→ PROBLEM TO WORK ON:
Transcribe the records that follow in their entirety, omitting any pictures.

--- START ---

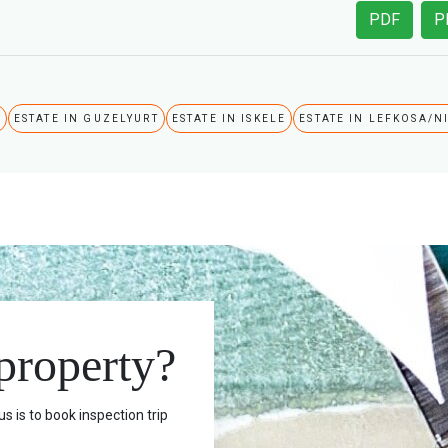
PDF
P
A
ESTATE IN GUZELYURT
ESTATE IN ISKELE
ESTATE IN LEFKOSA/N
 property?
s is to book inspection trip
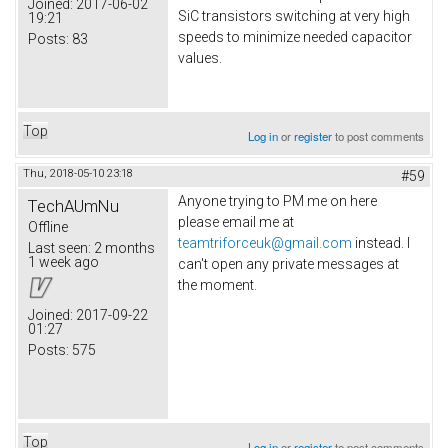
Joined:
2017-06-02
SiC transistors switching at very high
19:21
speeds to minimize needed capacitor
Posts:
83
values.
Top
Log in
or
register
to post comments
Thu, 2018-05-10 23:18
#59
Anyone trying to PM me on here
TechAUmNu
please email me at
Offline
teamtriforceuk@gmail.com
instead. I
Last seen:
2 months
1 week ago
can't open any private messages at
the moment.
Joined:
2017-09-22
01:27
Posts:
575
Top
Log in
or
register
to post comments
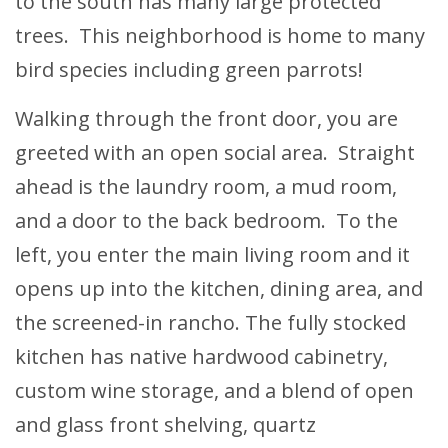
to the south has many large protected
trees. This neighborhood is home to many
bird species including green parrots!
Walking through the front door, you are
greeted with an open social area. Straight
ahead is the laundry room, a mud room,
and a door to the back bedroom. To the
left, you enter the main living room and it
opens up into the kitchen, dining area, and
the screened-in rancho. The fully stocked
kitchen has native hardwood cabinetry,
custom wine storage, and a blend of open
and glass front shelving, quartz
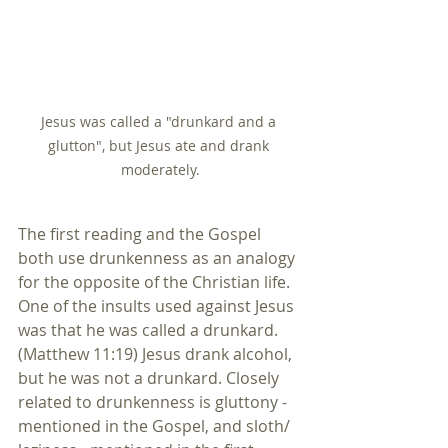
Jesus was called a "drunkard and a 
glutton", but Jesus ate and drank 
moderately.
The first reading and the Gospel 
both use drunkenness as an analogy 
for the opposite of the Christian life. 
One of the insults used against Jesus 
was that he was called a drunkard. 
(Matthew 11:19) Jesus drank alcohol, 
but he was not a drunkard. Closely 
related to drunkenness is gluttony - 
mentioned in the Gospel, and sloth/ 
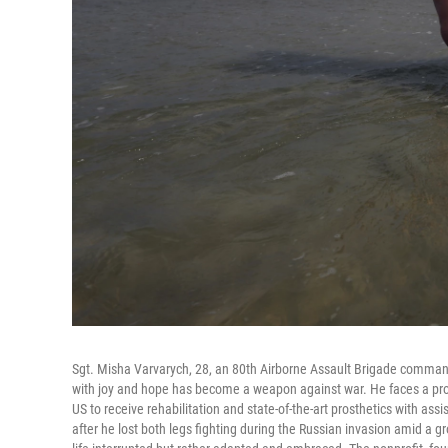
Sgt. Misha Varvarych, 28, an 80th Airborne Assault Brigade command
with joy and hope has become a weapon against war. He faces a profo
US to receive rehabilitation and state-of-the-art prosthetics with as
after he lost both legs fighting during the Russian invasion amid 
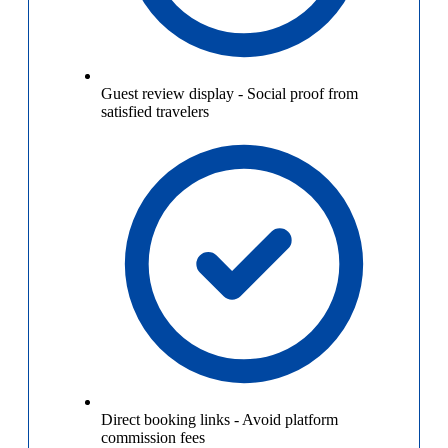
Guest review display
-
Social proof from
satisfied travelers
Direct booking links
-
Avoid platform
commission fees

--- END ---

→ RESPONSE TO THIS EXERCISE:
PDF
P
A
ESTATE IN GUZELYURT
ESTATE IN ISKELE
ESTATE IN LEFKOSA/N
 property?
s is to book inspection trip
Joined:
2017-06-02
SiC transistors switching at very high
19:21
speeds to minimize needed capacitor
Posts:
83
values.
Top
Log in
or
register
to post comments
Thu, 2018-05-10 23:18
#59
Anyone trying to PM me on here
TechAUmNu
please email me at
Offline
teamtriforceuk@gmail.com
instead. I
Last seen:
2 months
1 week ago
can't open any private messages at
the moment.
Joined:
2017-09-22
01:27
Posts:
575
Top
Log in
or
register
to post comments
to the south has many large protected
trees. This neighborhood is home to many
bird species including green parrots!
Walking through the front door, you are
greeted with an open social area. Straight
ahead is the laundry room, a mud room,
and a door to the back bedroom. To the
left, you enter the main living room and it
opens up into the kitchen, dining area, and
the screened-in rancho. The fully stocked
kitchen has native hardwood cabinetry,
custom wine storage, and a blend of open
and glass front shelving, quartz
Jesus was called a "drunkard and a 
glutton", but Jesus ate and drank 
moderately.
The first reading and the Gospel 
both use drunkenness as an analogy 
for the opposite of the Christian life. 
One of the insults used against Jesus 
was that he was called a drunkard. 
(Matthew 11:19) Jesus drank alcohol, 
but he was not a drunkard. Closely 
related to drunkenness is gluttony - 
mentioned in the Gospel, and sloth/ 
Sgt. Misha Varvarych, 28, an 80th Airborne Assault Brigade command
with joy and hope has become a weapon against war. He faces a profo
US to receive rehabilitation and state-of-the-art prosthetics with as
after he lost both legs fighting during the Russian invasion amid 
Guest review display
-
Social proof from
satisfied travelers
Direct booking links
-
Avoid platform
commission fees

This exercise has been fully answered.